BASA was also connected to business was through the Africa Engagement initiative. BASA acknowledged that it could not operate in a vacuum and that collaboration was possible on the Continent. BASA successfully engaged with Botswana, Mozambique and Zambia, and was currently working with the Ministry of Culture in Mozambique. There was a huge success in Botswana and BASA had managed to get an intern from Lusaka, Zambia. It also hosted the Africa Breakfast, which was supported by Standard Bank and was looking at making the borders more fluid.
Ms Constant said that BASA also engaged with business through supporting grants, and this was made possible through funding from the Department of Arts and Culture. This initiative incentivised business by stating that for every R10 that business gave, BASA would put in R2 to marketing their partnership. It had managed to leverage business on a ratio of one to twelve, so that business was assured that for every R1 million donated, a R12 million investment would result.
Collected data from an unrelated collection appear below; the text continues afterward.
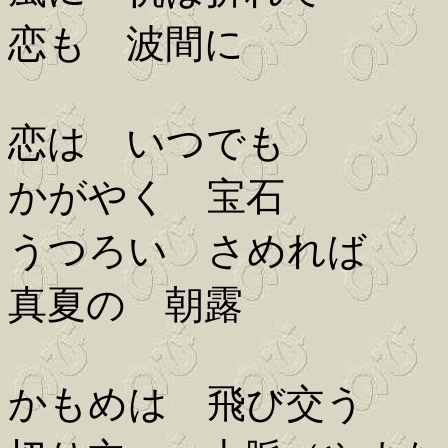
恋も 波間に
恋は いつでも
かがやく 宝石
うつろい さめれば
真夏の 朝露
かもめは 飛び交う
A further initiative was the Arts in Business Symposium. Some businesses had shut down their marketing departments due to the depressed economy and others had shifted funds from corporate social investment to marketing. It was therefore becoming increasingly difficult for businesses to give money to the arts. The point of the initiative was to get businesses to understand the value of the arts in order to give more to the arts. BASA had decided to explore how business used art in their organisations. An example was the Reserve Bank, which had a large collection of art - although BASA had something of a problem in getting the staff at the Reserve Bank to engage with the arts. Ms Constant then offered to organise an arts based initiative for the Members themselves.
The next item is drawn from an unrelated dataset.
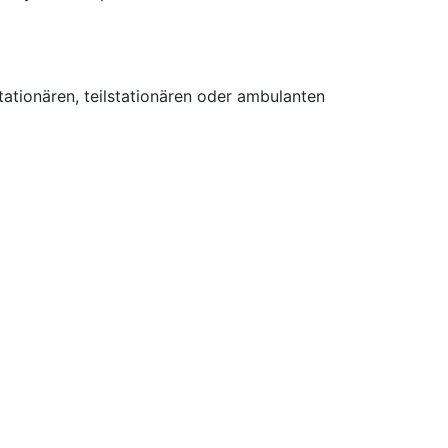
tionären, teilstationären oder ambulanten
Ms Constant then added that another area in which BASA worked for business was though lobbying and advocacy. BASA was involved in the publishing of opinion pieces and articles on behalf of business. A recent example was BASA’s engagement with the Rand Merchant Bank’s initiatives on section 18(a) of the Constitution. The aim was to try and get government to engage on s18(a), from which arts were excluded, thus implying, contrary to the view that BASA took, that the arts were not crucial to society. The Ford Foundation's research showed that children that were exposed to arts and sport were better developed than those who were not. She cited the example of a child’s painting that parents would display - the rationale was to show that the child was developing normally and happily. There was there a lot behind that, which people tended to overlook. BASA had also recently started focusing on the BBBEE code in order to engage with companies in relation to their BBBEE scorecards. If such companies donated a certain sum towards the arts, this could add points to their BBBEE scorecards. Although the sums of money that were donated were not huge, this initiative worked very well.
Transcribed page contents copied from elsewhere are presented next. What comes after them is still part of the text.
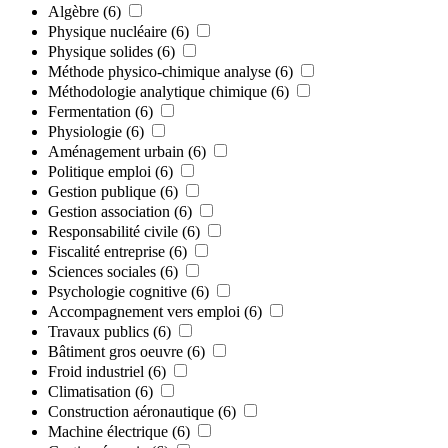
Algèbre
(6)
Physique nucléaire
(6)
Physique solides
(6)
Méthode physico-chimique analyse
(6)
Méthodologie analytique chimique
(6)
Fermentation
(6)
Physiologie
(6)
Aménagement urbain
(6)
Politique emploi
(6)
Gestion publique
(6)
Gestion association
(6)
Responsabilité civile
(6)
Fiscalité entreprise
(6)
Sciences sociales
(6)
Psychologie cognitive
(6)
Accompagnement vers emploi
(6)
Travaux publics
(6)
Bâtiment gros oeuvre
(6)
Froid industriel
(6)
Climatisation
(6)
Construction aéronautique
(6)
Machine électrique
(6)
BASA also had some media partners nationwide. Ms Constant was alarmed by the fact there was less and less interest in the media, and newspapers were cutting out the Arts pages, reducing the Arts to something that was not considered as necessary engagement. BASA had, in response, engaged with Business Day TV, SAFM, ED Channel, Radio Today, Wanted Magazine and Classic Feel. BASA had opinion pieces and features on radio or TV. BASA was also aiming to show business that there was shared value for business in art, rather than money into a black hole.
BASA had managed to develop a business sponsorship toolkit geared at how businesses entered and exited sponsorship ventures. There was focus on ensuring that businesses entered respectfully and exited appropriately. Their current model was that business could enter into a three year funding model.
Ms Constant was also proud of the bespoke services that BASA offered to businesses, offering research services to Reserve Bank and for Absa. In addition, it worked with Distel, as it was concerned about the issue of liquor sponsorship.
Finally, she outlined the Young Professionals Programme, whereby BASA had decided to conduct an induction programme for professionals who had just entered the working world, to get them to engage with the arts and to make them understand why the arts are important.
BASA was working in conjunction with the arts sector. She said that BASA began an education programme for artists, teaching organisations and individual artists on the language of business, how to think as entrepreneurs and how to define their own industry. For example, the arts could not really be said to be about job creation, but more about job hours, and artists were being trained to shift mindset. There were three levels to the training - BASA Basics, BASA Dynamic and BASA Professionals. BASA Basics was carried out in all nine provinces and the focus was on young artistic entrepreneurs just entering the market. They would ideally have no business and no idea whether to start business as an NPO or as a private company, so BASA therefore presented them with the pros and cons of such initiatives. BASA Dynamics was the second stage, where the artists had a business plan and a business model, but needed assistance on strategy and financials. The third stage was BASA professionals, where the artist would get a business mentor and would be assisted to get the business ready. Generally, the BASA Professionals programme was supposed to ensure that the artists were mentored for a year. Some of the beneficiaries of these programmes managed to get onto artistic boards. There were around 335 people that had benefited from this initiative.
She also mentioned an arts toolkit created to assist in the sponsorship of artists, and briefly referred to Mentorship Programmes within the arts sector, for example the Iziko Museum was provided with a mentor.
Ms Constant then talked about a Board bank which was created by BASA to assist artistic organisations with board members. This initiative was birthed out of the fact most arts organisations were appointing, as their Board members, people within that artistic group, which was understandable but did not always yield positive results. Its "speed dating" events gave artistic organisations the chance to choose potential Board members. This initiative was so successful that the Acting Director General of Arts and Culture asked BASA to provide them with the criteria of people who could sit on the board. BASA was therefore working with the Institute of Directors to ensure that these criteria were developed. Under the Rand Merchant Bank internship programme, the Bank agreed to train interns in business. They got a lot of support from the Shanduka Group, in the form of the Shanduka Black Umbrellas, which were incubators for small businesses. BASA was also working with Pro-bono.org, allowing small businesses to approach the organisation for legal advice. In this arena, there were also supporting grants given to artists.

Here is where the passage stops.